A infância é inalcançável. É inalterável, portanto, já que não há como alterar algo que não se alcança. Esbarro nesse pensamento às vezes quando esbarro naquela pergunta criada por aí sobre o passado: o que você diria para a criança que você foi aos doze anos? Ou aos dez, ou aos onze — as versões variam. Nos círculos mais jovens, há a citação de “dez anos atrás”, mas a proposta é a mesma; sabemos que é a infância que se deseja tocar. A quem interessar possa: no meu caso, eu diria leia mais, descubra o Machado mais cedo, passe menos tempo no computador, visite mais a sua avó. O exercício é inútil, eu sei, porque os frutos do ato não adicionam nada à nossa rotina: fermentam amarguras para alguns, enchem de nostalgia outros. (E o que é mesmo que se dá para fazer com nostalgia?)
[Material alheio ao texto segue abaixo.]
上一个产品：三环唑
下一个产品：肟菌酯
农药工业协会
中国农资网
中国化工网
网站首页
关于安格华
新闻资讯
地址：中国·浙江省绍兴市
Fiquei pensando, depois de minha maratona de final de semana na Netflix, porque eu confesso que o casamento ainda está de pé, mais adiante. Cheguei à percepção de que a infância não é só inalcançável a nós, adultos, mas às próprias crianças, uma vez que é um período no qual não possuem autonomia sobre nada. Ninguém pergunta às crianças as “perguntas importantes”, porque se acredita que é preciso muito tempo nesse planeta para uma resposta encorpada, séria, relevante. No lugar disso, o que se faz é deduzir por elas; deduzir o que pode ser bom, o que pode ser ruim, entre outras coisas. Não só isso, mas a infância é um período no qual nos acumulamos de uma moral que não é nossa, de costumes que não são nossos e de uma educação que ainda não sabemos a quê se destinará.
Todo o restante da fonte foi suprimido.